**Task prompt**
Produce a verbatim copy of the data below that contains no pictures.

[Collected data]
····················
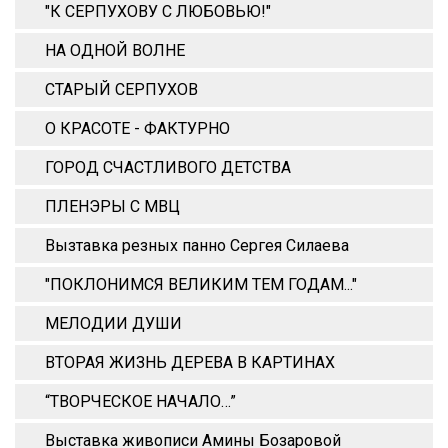
"К СЕРПУХОВУ С ЛЮБОВЬЮ!"
НА ОДНОЙ ВОЛНЕ
СТАРЫЙ СЕРПУХОВ
О КРАСОТЕ - ФАКТУРНО
ГОРОД СЧАСТЛИВОГО ДЕТСТВА
ПЛЕНЭРЫ С МВЦ
Вызтавка резных панно Сергея Силаева
"ПОКЛОНИМСЯ ВЕЛИКИМ ТЕМ ГОДАМ..."
МЕЛОДИИ ДУШИ
ВТОРАЯ ЖИЗНЬ ДЕРЕВА В КАРТИНАХ
“ТВОРЧЕСКОЕ НАЧАЛО…”
Выставка живописи Амины Бозаровой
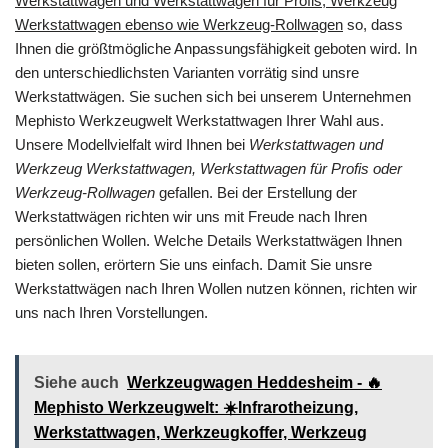
Werkstattwagen und Werkstattwagen für Profis, Werkzeug
Werkstattwagen ebenso wie Werkzeug-Rollwagen
so, dass
Ihnen die größtmögliche Anpassungsfähigkeit geboten wird. In
den unterschiedlichsten Varianten vorrätig sind unsre
Werkstattwägen. Sie suchen sich bei unserem Unternehmen
Mephisto Werkzeugwelt Werkstattwagen Ihrer Wahl aus.
Unsere Modellvielfalt wird Ihnen bei
Werkstattwagen und
Werkzeug Werkstattwagen, Werkstattwagen für Profis oder
Werkzeug-Rollwagen
gefallen. Bei der Erstellung der
Werkstattwägen richten wir uns mit Freude nach Ihren
persönlichen Wollen. Welche Details Werkstattwägen Ihnen
bieten sollen, erörtern Sie uns einfach. Damit Sie unsre
Werkstattwägen nach Ihren Wollen nutzen können, richten wir
uns nach Ihren Vorstellungen.
Siehe auch
Werkzeugwagen Heddesheim - 🔥
Mephisto Werkzeugwelt: ☀️Infrarotheizung,
Werkstattwagen, Werkzeugkoffer, Werkzeug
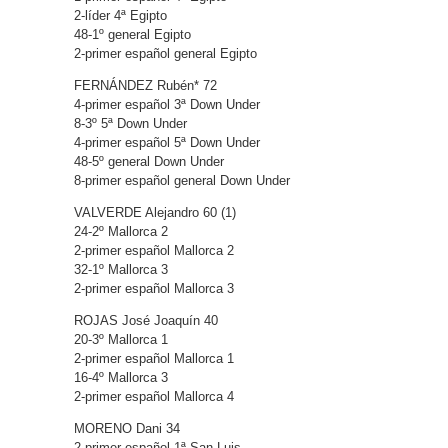
2-líder 4ª Egipto
48-1º general Egipto
2-primer español general Egipto
FERNÁNDEZ Rubén* 72
4-primer español 3ª Down Under
8-3º 5ª Down Under
4-primer español 5ª Down Under
48-5º general Down Under
8-primer español general Down Under
VALVERDE Alejandro 60 (1)
24-2º Mallorca 2
2-primer español Mallorca 2
32-1º Mallorca 3
2-primer español Mallorca 3
ROJAS José Joaquín 40
20-3º Mallorca 1
2-primer español Mallorca 1
16-4º Mallorca 3
2-primer español Mallorca 4
MORENO Dani 34
2-primer español 1ª San Luis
····················
**Problem solution**
"К СЕРПУХОВУ С ЛЮБОВЬЮ!"
НА ОДНОЙ ВОЛНЕ
СТАРЫЙ СЕРПУХОВ
О КРАСОТЕ - ФАКТУРНО
ГОРОД СЧАСТЛИВОГО ДЕТСТВА
ПЛЕНЭРЫ С МВЦ
Вызтавка резных панно Сергея Силаева
"ПОКЛОНИМСЯ ВЕЛИКИМ ТЕМ ГОДАМ..."
МЕЛОДИИ ДУШИ
ВТОРАЯ ЖИЗНЬ ДЕРЕВА В КАРТИНАХ
“ТВОРЧЕСКОЕ НАЧАЛО…”
Выставка живописи Амины Бозаровой
Werkstattwagen und Werkstattwagen für Profis, Werkzeug
Werkstattwagen ebenso wie Werkzeug-Rollwagen
so, dass
Ihnen die größtmögliche Anpassungsfähigkeit geboten wird. In
den unterschiedlichsten Varianten vorrätig sind unsre
Werkstattwägen. Sie suchen sich bei unserem Unternehmen
Mephisto Werkzeugwelt Werkstattwagen Ihrer Wahl aus.
Unsere Modellvielfalt wird Ihnen bei
Werkstattwagen und
Werkzeug Werkstattwagen, Werkstattwagen für Profis oder
Werkzeug-Rollwagen
gefallen. Bei der Erstellung der
Werkstattwägen richten wir uns mit Freude nach Ihren
persönlichen Wollen. Welche Details Werkstattwägen Ihnen
bieten sollen, erörtern Sie uns einfach. Damit Sie unsre
Werkstattwägen nach Ihren Wollen nutzen können, richten wir
uns nach Ihren Vorstellungen.
Siehe auch
Werkzeugwagen Heddesheim - 🔥
Mephisto Werkzeugwelt: ☀️Infrarotheizung,
Werkstattwagen, Werkzeugkoffer, Werkzeug
2-líder 4ª Egipto
48-1º general Egipto
2-primer español general Egipto
FERNÁNDEZ Rubén* 72
4-primer español 3ª Down Under
8-3º 5ª Down Under
4-primer español 5ª Down Under
48-5º general Down Under
8-primer español general Down Under
VALVERDE Alejandro 60 (1)
24-2º Mallorca 2
2-primer español Mallorca 2
32-1º Mallorca 3
2-primer español Mallorca 3
ROJAS José Joaquín 40
20-3º Mallorca 1
2-primer español Mallorca 1
16-4º Mallorca 3
2-primer español Mallorca 4
MORENO Dani 34
2-primer español 1ª San Luis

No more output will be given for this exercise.